Itu adalah porsi yang sangat besar. Hampir setengah dari yang Risa sajikan.

Di samping mangkuk itu, ada sebuah corong kecil dan wadah kaca ketiga.

Risa memegang wadah itu. Di dalamnya, ada bubuk putih yang baru dituang.

Ini dosis yang tadi kuberi tiga kali lipat. Dosis pembunuh.

Risa melihat sekeliling kamar dengan panik. Tiba-tiba, kamar yang tadinya terlihat polos itu terasa seperti jebakan.

Dia tidak salah. Ibu Siti tidak memakan racunnya.

Ibu Siti hanya berpura-pura. Dia memindahkan sup itu, mungkin saat Risa pura-pura menelepon. Dia hanya mengosongkan mangkuk yang pertama untuk membuat Risa percaya.

Risa merasakan dingin yang menusuk tulang.

Dia bukan menantu yang cerdik. Dia adalah mangsa yang jatuh ke perangkap.

Tiba-tiba, dari belakangnya, terdengar suara. Sangat dekat, sangat lembut.

“Risa. Sedang apa kamu di kamar Ibu?”

Risa berbalik dengan cepat, menjatuhkan wadah kaca itu hingga pecah di karpet.

Ibu Siti berdiri di ambang pintu, bersandar pada kusen. Dia tidak lagi terlihat tua dan lemah. Matanya tidak lagi polos. Matanya tajam, dingin, dan penuh perhitungan.

“Maafkan Ibu, Nak. Tapi Ibu selalu curiga, mengapa sup krim hari ini baunya aneh, dan mengapa kamu begitu mendesak Ibu untuk menghabiskannya.”

Risa tidak bisa bicara. Tubuhnya kaku, otaknya beku.

Ibu Siti berjalan masuk, melangkahi pecahan kaca dengan tenang. Dia menunjuk ke lemari.

“Semua sudah Ibu catat, Risa. Sejak kau memberikan ‘vitamin herbal’ yang pertama. Ibu tahu persis apa yang kamu lakukan.”

“Bu… Ibu salah paham,” Risa berhasil berbisik, suaranya serak.

Ibu Siti menggeleng, wajahnya sedih tapi tegas.
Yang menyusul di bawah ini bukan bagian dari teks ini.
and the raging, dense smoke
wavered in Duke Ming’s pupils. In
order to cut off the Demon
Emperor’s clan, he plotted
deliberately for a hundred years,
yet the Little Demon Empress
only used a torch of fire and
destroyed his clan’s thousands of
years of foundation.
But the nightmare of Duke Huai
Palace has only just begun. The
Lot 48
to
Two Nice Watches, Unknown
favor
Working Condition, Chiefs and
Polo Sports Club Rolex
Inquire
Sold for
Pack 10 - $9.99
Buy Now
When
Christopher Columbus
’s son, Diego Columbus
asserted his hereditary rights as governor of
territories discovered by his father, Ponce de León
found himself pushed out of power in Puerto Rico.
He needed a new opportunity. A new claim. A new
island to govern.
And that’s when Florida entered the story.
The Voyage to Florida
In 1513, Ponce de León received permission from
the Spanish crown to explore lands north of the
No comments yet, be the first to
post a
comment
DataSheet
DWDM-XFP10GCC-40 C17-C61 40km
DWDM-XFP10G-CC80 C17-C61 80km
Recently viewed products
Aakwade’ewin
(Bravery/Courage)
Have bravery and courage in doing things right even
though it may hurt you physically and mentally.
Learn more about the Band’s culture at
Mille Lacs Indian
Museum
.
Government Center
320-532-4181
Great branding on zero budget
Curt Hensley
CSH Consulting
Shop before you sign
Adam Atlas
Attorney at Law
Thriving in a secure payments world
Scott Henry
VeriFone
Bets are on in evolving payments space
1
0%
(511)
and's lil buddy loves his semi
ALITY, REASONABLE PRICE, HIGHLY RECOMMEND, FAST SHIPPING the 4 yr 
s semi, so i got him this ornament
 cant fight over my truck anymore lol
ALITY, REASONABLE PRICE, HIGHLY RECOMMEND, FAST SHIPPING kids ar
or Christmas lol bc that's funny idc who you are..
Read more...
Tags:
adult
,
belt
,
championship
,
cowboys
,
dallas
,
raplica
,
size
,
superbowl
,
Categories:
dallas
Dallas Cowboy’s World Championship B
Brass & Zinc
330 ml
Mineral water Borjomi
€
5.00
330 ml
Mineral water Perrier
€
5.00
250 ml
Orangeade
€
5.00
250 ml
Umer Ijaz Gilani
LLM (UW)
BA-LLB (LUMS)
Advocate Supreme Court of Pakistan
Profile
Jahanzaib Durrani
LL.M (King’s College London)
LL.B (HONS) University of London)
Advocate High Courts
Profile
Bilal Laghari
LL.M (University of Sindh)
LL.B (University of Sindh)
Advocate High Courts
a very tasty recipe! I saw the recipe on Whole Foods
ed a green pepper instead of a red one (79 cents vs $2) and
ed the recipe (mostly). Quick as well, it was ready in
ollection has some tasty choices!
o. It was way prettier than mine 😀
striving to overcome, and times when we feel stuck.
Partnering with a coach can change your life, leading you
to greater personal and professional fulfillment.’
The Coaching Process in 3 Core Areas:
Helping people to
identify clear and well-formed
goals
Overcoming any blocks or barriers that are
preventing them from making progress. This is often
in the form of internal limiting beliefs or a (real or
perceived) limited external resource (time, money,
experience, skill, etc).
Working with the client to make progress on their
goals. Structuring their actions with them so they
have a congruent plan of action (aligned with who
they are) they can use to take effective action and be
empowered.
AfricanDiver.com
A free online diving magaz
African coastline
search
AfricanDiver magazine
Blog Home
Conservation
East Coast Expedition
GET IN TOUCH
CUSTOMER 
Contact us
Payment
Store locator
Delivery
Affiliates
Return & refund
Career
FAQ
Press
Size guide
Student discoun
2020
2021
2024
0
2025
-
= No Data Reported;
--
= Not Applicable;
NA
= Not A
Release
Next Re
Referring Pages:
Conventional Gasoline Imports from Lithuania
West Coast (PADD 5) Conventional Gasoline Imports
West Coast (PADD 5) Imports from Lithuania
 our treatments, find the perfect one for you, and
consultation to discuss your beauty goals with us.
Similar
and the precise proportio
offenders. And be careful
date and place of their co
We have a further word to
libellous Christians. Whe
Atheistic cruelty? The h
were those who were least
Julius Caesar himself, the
“Tidak ada yang salah paham, Nak. Semua sampel sudah dikirim. Ada bukti transfer untuk pembayaran tes lab. Ada juga rekaman suaramu yang meminta Rangga untuk ‘membiarkan saja’ Ibu tidur pulas.”

Ibu Siti mendekat.

“Kamu pikir, Ibu ini naif dan bodoh? Kamu pikir Ibu akan menyerahkan rumah ini begitu saja kepada menantu yang berencana membunuh Ibu?”

“Aku… aku tidak bermaksud…” Risa mundur, tapi punggungnya membentur dinding.

Ibu Siti menyentuh dagu Risa, tatapannya menusuk.

“Dengar baik-baik, Risa. Kamu tidak sedang menghadapi mertua yang lemah. Kamu sedang menghadapi seseorang yang sudah melihat kematian dari dekat puluhan kali. Aku sudah mengurus perusahaan ayahmu selama dua puluh tahun, Risa. Aku tahu permainan kotor, penipuan, dan pengkhianatan.”

Risa terengah-engah.

“Tujuanmu jelas. Warisan. Tapi kamu lupa satu hal, Risa.”

Ibu Siti melangkah mundur, mengambil ponselnya yang ada di saku daster.

“Warisan itu baru bisa kamu dapatkan kalau aku meninggal.”

Ibu Siti menekan sebuah tombol, lalu mendekatkan ponsel itu ke telinganya.

Risa mendengar suara di seberang telepon. Itu bukan suara Rangga. Itu suara laki-laki formal, suara Polisi.

“Halo, Komandan. Ini Siti Raharjo. Saya ingin melaporkan percobaan pembunuhan terencana. Semua bukti, termasuk makanan yang diracuni, sudah saya amankan. Pelakunya ada di sebelah saya, sekarang.”

Ibu Siti menatap Risa dengan senyum dingin, senyum yang tidak pernah Risa lihat sebelumnya. Senyum seorang pemenang.

Risa menyadari. Sejak awal, dialah yang ada di dalam jebakan.

Ibu Siti mengucapkan kalimat terakhirnya, kalimat yang menghancurkan semua rencana Risa.

“Kamu bilang kamu menantu terbaik. Tapi ternyata, kamu hanya pembunuh amatir, Risa. Dan sekarang, permainanmu sudah selesai.”